All of the data needs to be reproduced with no alterations.

Stored records

>>

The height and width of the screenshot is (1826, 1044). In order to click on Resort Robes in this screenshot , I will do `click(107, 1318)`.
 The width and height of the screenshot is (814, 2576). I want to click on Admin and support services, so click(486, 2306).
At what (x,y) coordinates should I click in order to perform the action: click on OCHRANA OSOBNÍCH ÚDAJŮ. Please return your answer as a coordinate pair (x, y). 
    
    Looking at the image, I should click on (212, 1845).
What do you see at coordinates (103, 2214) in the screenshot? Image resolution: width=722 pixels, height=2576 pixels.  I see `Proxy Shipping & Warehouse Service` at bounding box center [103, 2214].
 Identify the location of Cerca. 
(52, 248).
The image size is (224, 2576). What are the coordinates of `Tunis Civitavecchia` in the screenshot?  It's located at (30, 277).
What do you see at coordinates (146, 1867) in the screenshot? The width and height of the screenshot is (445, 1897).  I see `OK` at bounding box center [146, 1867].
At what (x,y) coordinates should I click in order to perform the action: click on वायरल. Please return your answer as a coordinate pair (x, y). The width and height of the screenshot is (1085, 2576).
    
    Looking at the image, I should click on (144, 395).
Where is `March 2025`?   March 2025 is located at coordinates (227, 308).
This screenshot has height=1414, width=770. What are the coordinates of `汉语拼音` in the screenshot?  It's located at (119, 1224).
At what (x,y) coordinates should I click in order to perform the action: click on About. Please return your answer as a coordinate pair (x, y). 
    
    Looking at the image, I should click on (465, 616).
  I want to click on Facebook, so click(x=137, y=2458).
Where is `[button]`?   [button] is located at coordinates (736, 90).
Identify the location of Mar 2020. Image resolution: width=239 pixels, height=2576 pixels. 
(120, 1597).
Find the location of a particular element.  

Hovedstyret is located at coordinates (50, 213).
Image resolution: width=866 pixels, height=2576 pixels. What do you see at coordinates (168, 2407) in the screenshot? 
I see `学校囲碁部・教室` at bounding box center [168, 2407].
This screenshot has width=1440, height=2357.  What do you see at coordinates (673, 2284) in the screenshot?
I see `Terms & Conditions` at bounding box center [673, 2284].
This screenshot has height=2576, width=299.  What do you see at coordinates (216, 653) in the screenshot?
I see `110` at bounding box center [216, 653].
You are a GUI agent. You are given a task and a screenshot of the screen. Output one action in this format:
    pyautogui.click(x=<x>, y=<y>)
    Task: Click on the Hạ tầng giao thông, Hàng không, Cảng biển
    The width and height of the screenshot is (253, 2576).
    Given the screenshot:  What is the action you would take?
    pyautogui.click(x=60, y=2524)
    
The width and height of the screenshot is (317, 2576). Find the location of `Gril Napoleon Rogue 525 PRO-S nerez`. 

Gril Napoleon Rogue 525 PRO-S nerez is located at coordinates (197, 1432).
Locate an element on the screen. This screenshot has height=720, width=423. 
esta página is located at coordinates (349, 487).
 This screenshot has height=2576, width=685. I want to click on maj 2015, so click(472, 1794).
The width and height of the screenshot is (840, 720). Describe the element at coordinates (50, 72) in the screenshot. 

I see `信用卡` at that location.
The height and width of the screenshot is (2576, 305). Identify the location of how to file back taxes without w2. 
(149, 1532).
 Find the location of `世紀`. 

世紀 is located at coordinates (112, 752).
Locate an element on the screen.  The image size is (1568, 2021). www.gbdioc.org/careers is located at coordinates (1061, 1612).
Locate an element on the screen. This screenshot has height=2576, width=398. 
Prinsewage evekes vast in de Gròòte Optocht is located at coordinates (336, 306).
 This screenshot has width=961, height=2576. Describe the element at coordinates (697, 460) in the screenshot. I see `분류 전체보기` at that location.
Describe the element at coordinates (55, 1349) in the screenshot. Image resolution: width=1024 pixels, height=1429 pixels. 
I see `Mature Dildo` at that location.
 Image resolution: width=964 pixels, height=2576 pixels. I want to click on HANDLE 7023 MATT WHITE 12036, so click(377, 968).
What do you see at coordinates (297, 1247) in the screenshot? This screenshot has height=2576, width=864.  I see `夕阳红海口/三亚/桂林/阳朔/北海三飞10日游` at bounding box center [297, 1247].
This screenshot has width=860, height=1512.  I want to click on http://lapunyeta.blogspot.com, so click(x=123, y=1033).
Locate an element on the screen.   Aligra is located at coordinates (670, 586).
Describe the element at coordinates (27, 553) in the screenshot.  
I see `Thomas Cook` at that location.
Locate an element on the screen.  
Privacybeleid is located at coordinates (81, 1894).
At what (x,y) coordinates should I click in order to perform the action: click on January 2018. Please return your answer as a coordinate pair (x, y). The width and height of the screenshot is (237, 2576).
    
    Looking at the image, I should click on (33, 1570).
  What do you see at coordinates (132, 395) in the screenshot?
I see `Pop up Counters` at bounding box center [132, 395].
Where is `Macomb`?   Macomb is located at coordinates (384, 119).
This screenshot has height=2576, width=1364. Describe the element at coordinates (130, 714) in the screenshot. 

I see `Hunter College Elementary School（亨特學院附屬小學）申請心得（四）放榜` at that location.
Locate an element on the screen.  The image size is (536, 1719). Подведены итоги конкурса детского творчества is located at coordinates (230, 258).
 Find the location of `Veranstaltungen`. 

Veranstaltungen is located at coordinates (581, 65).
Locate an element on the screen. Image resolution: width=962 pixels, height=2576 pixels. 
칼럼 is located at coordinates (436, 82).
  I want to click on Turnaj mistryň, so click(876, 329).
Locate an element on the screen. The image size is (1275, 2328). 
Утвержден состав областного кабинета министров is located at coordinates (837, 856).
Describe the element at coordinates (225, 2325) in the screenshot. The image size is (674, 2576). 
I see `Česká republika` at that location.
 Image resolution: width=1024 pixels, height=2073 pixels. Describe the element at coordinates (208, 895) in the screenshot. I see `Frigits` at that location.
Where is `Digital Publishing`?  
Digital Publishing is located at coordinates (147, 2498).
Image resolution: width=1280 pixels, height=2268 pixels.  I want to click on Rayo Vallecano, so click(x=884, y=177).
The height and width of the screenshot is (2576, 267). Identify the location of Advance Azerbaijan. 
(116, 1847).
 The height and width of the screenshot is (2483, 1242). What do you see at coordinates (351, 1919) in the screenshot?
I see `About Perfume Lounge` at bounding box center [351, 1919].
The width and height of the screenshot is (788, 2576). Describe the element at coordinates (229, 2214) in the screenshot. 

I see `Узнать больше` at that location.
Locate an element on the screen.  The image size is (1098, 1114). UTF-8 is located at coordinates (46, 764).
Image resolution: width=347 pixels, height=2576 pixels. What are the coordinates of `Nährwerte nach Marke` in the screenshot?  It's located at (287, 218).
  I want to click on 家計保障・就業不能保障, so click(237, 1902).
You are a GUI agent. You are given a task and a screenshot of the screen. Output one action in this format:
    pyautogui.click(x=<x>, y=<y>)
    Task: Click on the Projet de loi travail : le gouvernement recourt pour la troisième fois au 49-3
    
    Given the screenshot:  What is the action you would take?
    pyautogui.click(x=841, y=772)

<<

OUTPUT OF THE EXERCISE:
The height and width of the screenshot is (1826, 1044). In order to click on Resort Robes in this screenshot , I will do `click(107, 1318)`.
 The width and height of the screenshot is (814, 2576). I want to click on Admin and support services, so click(486, 2306).
At what (x,y) coordinates should I click in order to perform the action: click on OCHRANA OSOBNÍCH ÚDAJŮ. Please return your answer as a coordinate pair (x, y). 
    
    Looking at the image, I should click on (212, 1845).
What do you see at coordinates (103, 2214) in the screenshot? Image resolution: width=722 pixels, height=2576 pixels.  I see `Proxy Shipping & Warehouse Service` at bounding box center [103, 2214].
 Identify the location of Cerca. 
(52, 248).
The image size is (224, 2576). What are the coordinates of `Tunis Civitavecchia` in the screenshot?  It's located at (30, 277).
What do you see at coordinates (146, 1867) in the screenshot? The width and height of the screenshot is (445, 1897).  I see `OK` at bounding box center [146, 1867].
At what (x,y) coordinates should I click in order to perform the action: click on वायरल. Please return your answer as a coordinate pair (x, y). The width and height of the screenshot is (1085, 2576).
    
    Looking at the image, I should click on (144, 395).
Where is `March 2025`?   March 2025 is located at coordinates (227, 308).
This screenshot has height=1414, width=770. What are the coordinates of `汉语拼音` in the screenshot?  It's located at (119, 1224).
At what (x,y) coordinates should I click in order to perform the action: click on About. Please return your answer as a coordinate pair (x, y). 
    
    Looking at the image, I should click on (465, 616).
  I want to click on Facebook, so click(x=137, y=2458).
Where is `[button]`?   [button] is located at coordinates (736, 90).
Identify the location of Mar 2020. Image resolution: width=239 pixels, height=2576 pixels. 
(120, 1597).
Find the location of a particular element.  

Hovedstyret is located at coordinates (50, 213).
Image resolution: width=866 pixels, height=2576 pixels. What do you see at coordinates (168, 2407) in the screenshot? 
I see `学校囲碁部・教室` at bounding box center [168, 2407].
This screenshot has width=1440, height=2357.  What do you see at coordinates (673, 2284) in the screenshot?
I see `Terms & Conditions` at bounding box center [673, 2284].
This screenshot has height=2576, width=299.  What do you see at coordinates (216, 653) in the screenshot?
I see `110` at bounding box center [216, 653].
You are a GUI agent. You are given a task and a screenshot of the screen. Output one action in this format:
    pyautogui.click(x=<x>, y=<y>)
    Task: Click on the Hạ tầng giao thông, Hàng không, Cảng biển
    The width and height of the screenshot is (253, 2576).
    Given the screenshot:  What is the action you would take?
    pyautogui.click(x=60, y=2524)
    
The width and height of the screenshot is (317, 2576). Find the location of `Gril Napoleon Rogue 525 PRO-S nerez`. 

Gril Napoleon Rogue 525 PRO-S nerez is located at coordinates (197, 1432).
Locate an element on the screen. This screenshot has height=720, width=423. 
esta página is located at coordinates (349, 487).
 This screenshot has height=2576, width=685. I want to click on maj 2015, so click(472, 1794).
The width and height of the screenshot is (840, 720). Describe the element at coordinates (50, 72) in the screenshot. 

I see `信用卡` at that location.
The height and width of the screenshot is (2576, 305). Identify the location of how to file back taxes without w2. 
(149, 1532).
 Find the location of `世紀`. 

世紀 is located at coordinates (112, 752).
Locate an element on the screen.  The image size is (1568, 2021). www.gbdioc.org/careers is located at coordinates (1061, 1612).
Locate an element on the screen. This screenshot has height=2576, width=398. 
Prinsewage evekes vast in de Gròòte Optocht is located at coordinates (336, 306).
 This screenshot has width=961, height=2576. Describe the element at coordinates (697, 460) in the screenshot. I see `분류 전체보기` at that location.
Describe the element at coordinates (55, 1349) in the screenshot. Image resolution: width=1024 pixels, height=1429 pixels. 
I see `Mature Dildo` at that location.
 Image resolution: width=964 pixels, height=2576 pixels. I want to click on HANDLE 7023 MATT WHITE 12036, so click(377, 968).
What do you see at coordinates (297, 1247) in the screenshot? This screenshot has height=2576, width=864.  I see `夕阳红海口/三亚/桂林/阳朔/北海三飞10日游` at bounding box center [297, 1247].
This screenshot has width=860, height=1512.  I want to click on http://lapunyeta.blogspot.com, so click(x=123, y=1033).
Locate an element on the screen.   Aligra is located at coordinates (670, 586).
Describe the element at coordinates (27, 553) in the screenshot.  
I see `Thomas Cook` at that location.
Locate an element on the screen.  
Privacybeleid is located at coordinates (81, 1894).
At what (x,y) coordinates should I click in order to perform the action: click on January 2018. Please return your answer as a coordinate pair (x, y). The width and height of the screenshot is (237, 2576).
    
    Looking at the image, I should click on (33, 1570).
  What do you see at coordinates (132, 395) in the screenshot?
I see `Pop up Counters` at bounding box center [132, 395].
Where is `Macomb`?   Macomb is located at coordinates (384, 119).
This screenshot has height=2576, width=1364. Describe the element at coordinates (130, 714) in the screenshot. 

I see `Hunter College Elementary School（亨特學院附屬小學）申請心得（四）放榜` at that location.
Locate an element on the screen.  The image size is (536, 1719). Подведены итоги конкурса детского творчества is located at coordinates (230, 258).
 Find the location of `Veranstaltungen`. 

Veranstaltungen is located at coordinates (581, 65).
Locate an element on the screen. Image resolution: width=962 pixels, height=2576 pixels. 
칼럼 is located at coordinates (436, 82).
  I want to click on Turnaj mistryň, so click(876, 329).
Locate an element on the screen. The image size is (1275, 2328). 
Утвержден состав областного кабинета министров is located at coordinates (837, 856).
Describe the element at coordinates (225, 2325) in the screenshot. The image size is (674, 2576). 
I see `Česká republika` at that location.
 Image resolution: width=1024 pixels, height=2073 pixels. Describe the element at coordinates (208, 895) in the screenshot. I see `Frigits` at that location.
Where is `Digital Publishing`?  
Digital Publishing is located at coordinates (147, 2498).
Image resolution: width=1280 pixels, height=2268 pixels.  I want to click on Rayo Vallecano, so click(x=884, y=177).
The height and width of the screenshot is (2576, 267). Identify the location of Advance Azerbaijan. 
(116, 1847).
 The height and width of the screenshot is (2483, 1242). What do you see at coordinates (351, 1919) in the screenshot?
I see `About Perfume Lounge` at bounding box center [351, 1919].
The width and height of the screenshot is (788, 2576). Describe the element at coordinates (229, 2214) in the screenshot. 

I see `Узнать больше` at that location.
Locate an element on the screen.  The image size is (1098, 1114). UTF-8 is located at coordinates (46, 764).
Image resolution: width=347 pixels, height=2576 pixels. What are the coordinates of `Nährwerte nach Marke` in the screenshot?  It's located at (287, 218).
  I want to click on 家計保障・就業不能保障, so click(237, 1902).
You are a GUI agent. You are given a task and a screenshot of the screen. Output one action in this format:
    pyautogui.click(x=<x>, y=<y>)
    Task: Click on the Projet de loi travail : le gouvernement recourt pour la troisième fois au 49-3
    
    Given the screenshot:  What is the action you would take?
    pyautogui.click(x=841, y=772)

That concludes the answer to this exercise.